25th Hour
starring Edward Norton, Phillip Seymour Hoffman and Anna Paquin
4 stars

review by Stephen Notley

Tomorrow Ed Norton is going to prison for 7 years. Today is 25th Hour.

Spike Lee makes a hell of a movie out of that today, filling it with life and hurt and meaning, digging deep into the connections and cross connections and tensions in a tight web of characters, filling it with all the anger and frustration and regret of knowing that you've fucked yourself and your life is ruined. And to tell us this story, God bless him, Lee takes us to a slick, sweaty supercool New York night club and makes us ache for sex.

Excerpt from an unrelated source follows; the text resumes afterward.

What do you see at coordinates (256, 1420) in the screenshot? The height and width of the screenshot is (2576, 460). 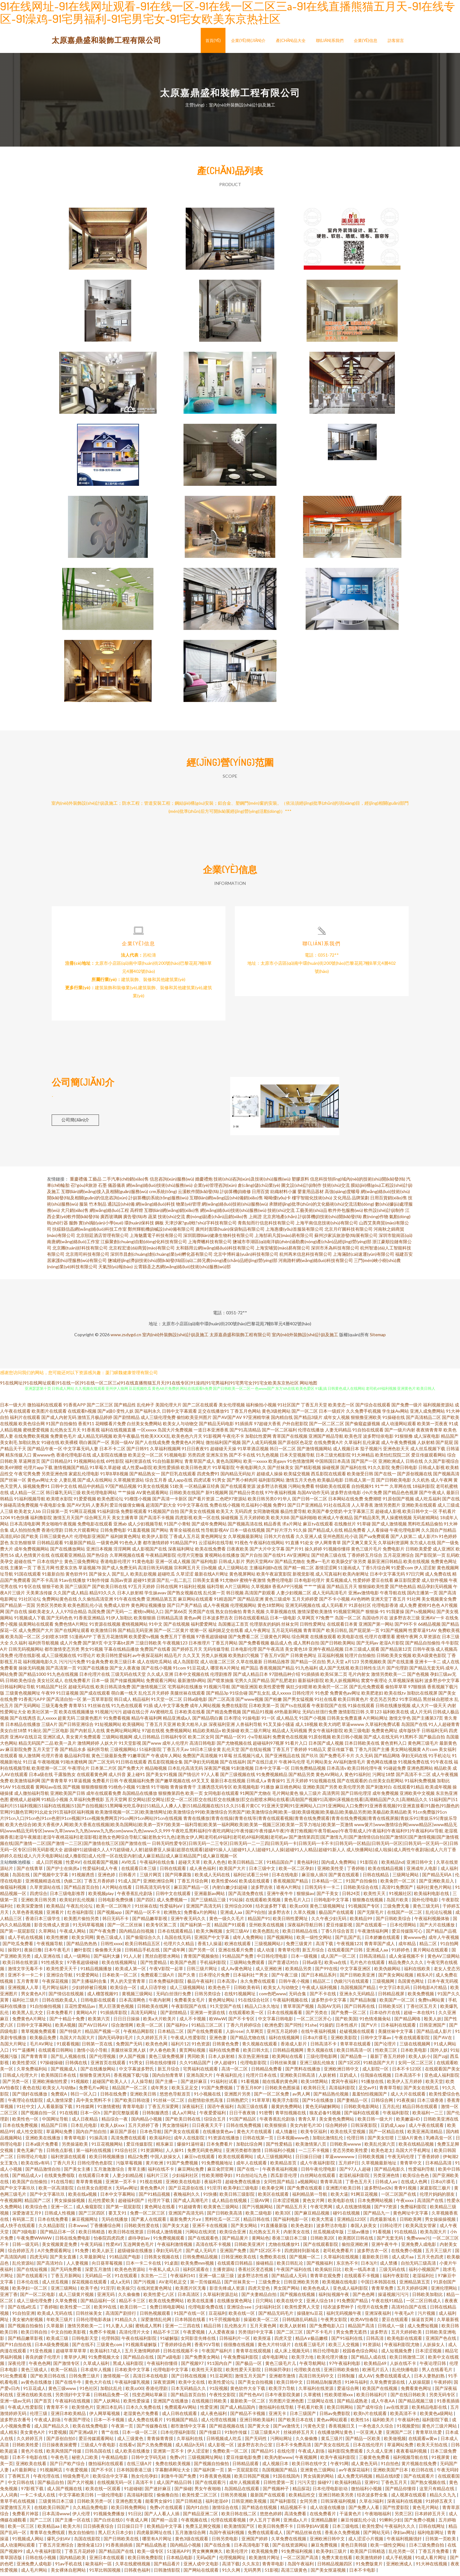 I see `97亚洲精华液` at bounding box center [256, 1420].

Ed Norton is at the centre of it all, holding it in, trying to get a grip on what's happening, letting out bits to some people, withholding them from others. His performance is a slow build, he's in control, he's got his head around it, he's not letting it get to him. And then it gets to him.

Norton anchors the movie, but it's Barry Pepper and Philip Seymour Hoffman as Norton's buddies who sing out in this film, who grab you. Who's Barry Pepper? He's that weird rat-faced guy who's been slinking around under the radar, popping up as the needle-sharp sniper in Saving Private Ryan or the rebellious man-animal up against John Travolta in Battlefield Earth. Here he's an old high-school chum of Norton's, now a lean, rapacious, gets-fucked $100 million-trader on Wall Street, out to give Norton a good time on his last night on earth. He's sharp and mean and smart, and when he slides the blades into Phillip Seymour Hoffman, they hurt.

Meanwhile, Phil Hoffman is another one of Norton's buddies. Hoffman's been branching out from his core role as an asshole or loser, but here he's back in form as a doughy school teacher along for the ride. He's like a raw nerve here, painful, painful to watch as the slob, the friend for old times' sake, clueless, weak to the men around him, hopeless with the women. He barely even notices Norton all evening, because he, like us, is drooling with helpless lust after yummilicious Anna Paquin, one of his students.

Oh yeah. Anna Paquin. Those who recall with fondness her impish sashay in X-Men will be reduced to slobbering Philip Seymour Hoffmans by her sweet temptations in 25th Hour. Spike Lee has never been shy about sex appeal, and here he drenches his women in glistening blue or the E-inspired rush of warm amber light. And while Paquin is delectable as the thing, the temptation, the big mistake not to make, Rosario Dawson is hot and sweet and so to be missed and lost when Norton goes away.

The movie digs in, gets at things between men, things between men and women. And through and behind it all float the ghosts of 9-11. We see twin searchlights beaming empty endless towers into the night, leveled and empty blocks of Ground Zero, flags everywhere. It's there, it happened, but it's not alive in the world of the characters. They don't talk about it, don't link it to Norton's personal apocalypse. There's no orderly dramatic connection between the two tragedies, and yet somehow the ideas resonate, saying goodbye to an old world, facing something like death except you keep on living. And when Lee dares to end the movie with a beautiful dream, you believe it.